I have Wireshark installed in two laptops, one injecting custom packets into the network and another sniffing these injected packets. When I transmit the packets using the fist machine (Macbook Pro using Broadcom BCM 4331 interface card), I am able to see these packets in Wireshark with all the various fields such as SSI, Noise etc. But the Wireshark installed on the other machine (Dell Latitude E6410 using the Intel Corporation Centrino Ultimate-N 6300 interface card) shows the radio-tap header to be of length 18 only, and is missing parameters like Noise and timestamp. Could anyone explain why this is happening? Is it because different wireless drivers treat radio-tap in a different way? If so, how can I get the missing parameters like background noise? I have attached screen-shots of wireshark running on the two machines.

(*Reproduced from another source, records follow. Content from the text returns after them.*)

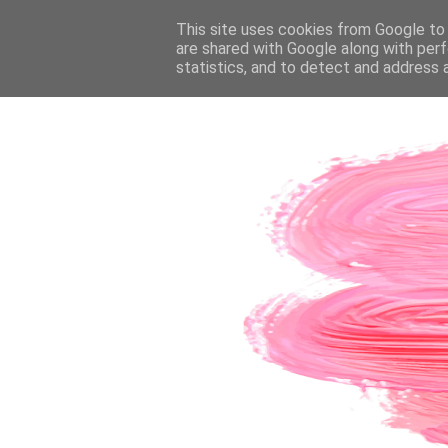
PÁGINA INICIAL
This site uses cookies from Google to d
SOBRE A AUTORA
CO
are shared with Google along with perf
statistics, and to detect and address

asked 18 Jun '12, 15:58  hektor edited 18 Jun '12, 19:04  cmaynard ♦♦ |
One Answer:
Some wirless network interaces do not make the additional information available. The details are dependent on the OS involved, the Wireshark version, and the mode you have set up in the interface. There is a good discussion at http://wiki.wireshark.org/CaptureSetup/WLAN#Link-Layer_.28Radio.29_packet_headers which should get you started. answered 18 Jun '12, 16:38  inetdog |
I am using airmon-ng to create the monitor interface and inject packets through it. All packets sniffed through the monitor interface in Wireshark running on the receiver machine show the radio-tap header to be malformed. I'm not sure whether this is a problem in the way i am constructing the packet using the radio-tap and ieee80211 headers. If it was, the packets wouldn't be able to go through right? Or could it be some sort of bug in Wireshark?
If the additional information is not available through Wireshark, is there another way through which i can determine these paramters?